[Transcribed page contents]
++++++

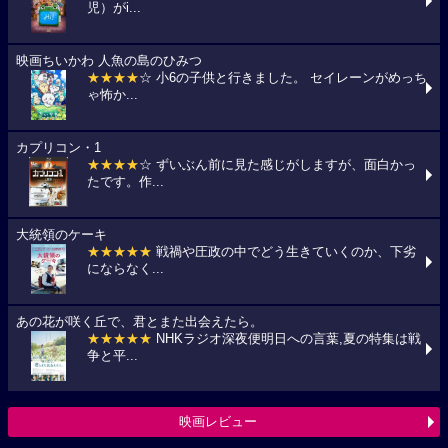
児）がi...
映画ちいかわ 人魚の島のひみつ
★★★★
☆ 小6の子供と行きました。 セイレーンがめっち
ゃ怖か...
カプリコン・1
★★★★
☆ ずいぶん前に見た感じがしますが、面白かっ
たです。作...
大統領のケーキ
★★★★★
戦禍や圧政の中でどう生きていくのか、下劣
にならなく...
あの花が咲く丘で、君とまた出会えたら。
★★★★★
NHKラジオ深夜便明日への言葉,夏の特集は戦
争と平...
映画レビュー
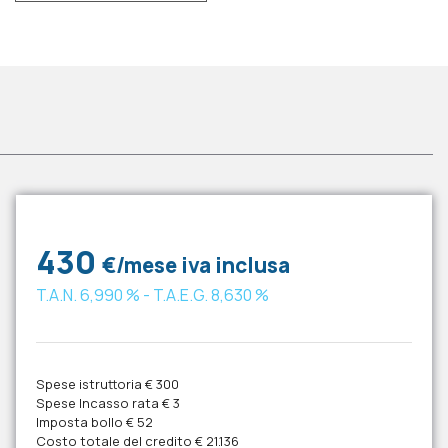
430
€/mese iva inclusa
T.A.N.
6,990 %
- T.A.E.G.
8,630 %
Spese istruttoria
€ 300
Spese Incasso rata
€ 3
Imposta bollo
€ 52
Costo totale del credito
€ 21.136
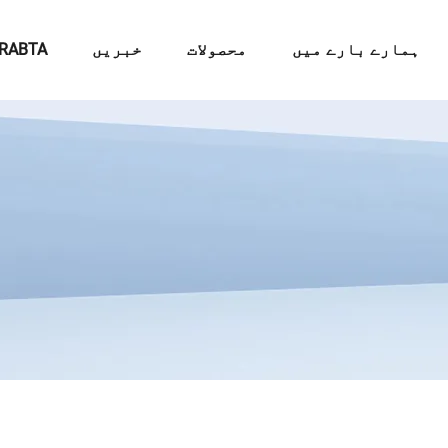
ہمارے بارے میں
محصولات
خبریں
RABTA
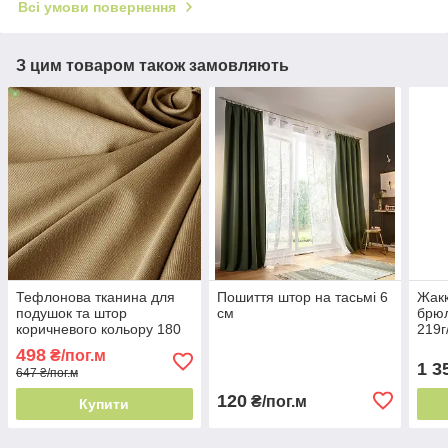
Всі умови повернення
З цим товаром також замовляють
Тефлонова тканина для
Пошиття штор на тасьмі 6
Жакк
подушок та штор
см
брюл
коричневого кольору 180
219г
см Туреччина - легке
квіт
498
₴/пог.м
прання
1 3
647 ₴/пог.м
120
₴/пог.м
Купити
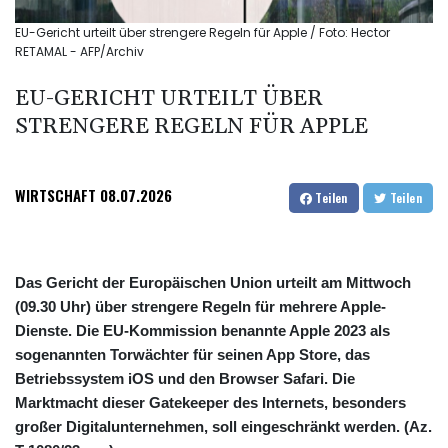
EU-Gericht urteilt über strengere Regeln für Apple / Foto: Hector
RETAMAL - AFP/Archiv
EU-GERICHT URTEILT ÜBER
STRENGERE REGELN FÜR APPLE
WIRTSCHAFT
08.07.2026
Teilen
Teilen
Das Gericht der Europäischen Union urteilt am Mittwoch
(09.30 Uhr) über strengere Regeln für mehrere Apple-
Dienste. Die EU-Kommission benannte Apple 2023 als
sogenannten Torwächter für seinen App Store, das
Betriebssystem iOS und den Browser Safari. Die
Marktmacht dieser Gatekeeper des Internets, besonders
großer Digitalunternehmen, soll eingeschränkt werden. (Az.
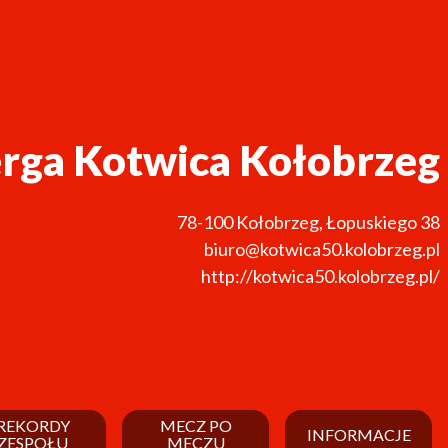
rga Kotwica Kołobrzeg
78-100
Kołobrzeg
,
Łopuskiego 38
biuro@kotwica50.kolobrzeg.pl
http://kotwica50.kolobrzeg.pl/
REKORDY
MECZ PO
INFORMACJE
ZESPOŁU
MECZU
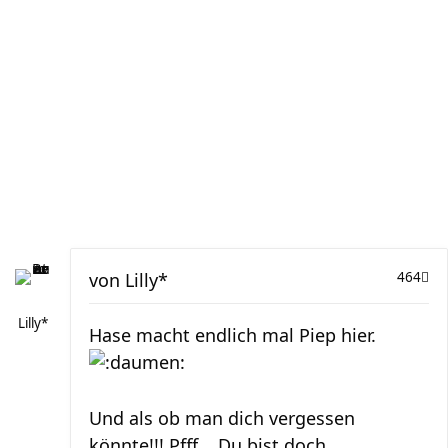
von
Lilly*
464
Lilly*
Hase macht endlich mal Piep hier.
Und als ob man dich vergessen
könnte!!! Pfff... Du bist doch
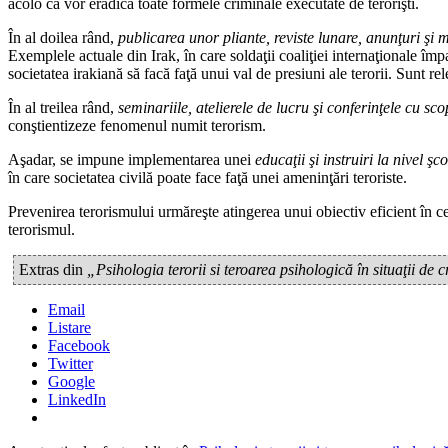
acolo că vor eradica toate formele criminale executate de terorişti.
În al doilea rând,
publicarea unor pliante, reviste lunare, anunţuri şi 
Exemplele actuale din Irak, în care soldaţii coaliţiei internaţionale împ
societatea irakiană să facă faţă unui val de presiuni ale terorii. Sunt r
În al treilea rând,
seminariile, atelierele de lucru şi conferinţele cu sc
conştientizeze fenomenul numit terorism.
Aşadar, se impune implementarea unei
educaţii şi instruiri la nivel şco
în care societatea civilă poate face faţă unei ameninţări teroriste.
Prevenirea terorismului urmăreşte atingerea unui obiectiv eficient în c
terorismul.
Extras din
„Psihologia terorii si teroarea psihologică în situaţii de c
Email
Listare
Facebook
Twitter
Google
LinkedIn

++++++

AIM OF THE TASK
Copy nothing except the lines from the one with "terorismul." through the end of the records; keep each exactly as it appears, first and last included.

TASK ANSWER
terorismul.
Extras din
„Psihologia terorii si teroarea psihologică în situaţii de c
Email
Listare
Facebook
Twitter
Google
LinkedIn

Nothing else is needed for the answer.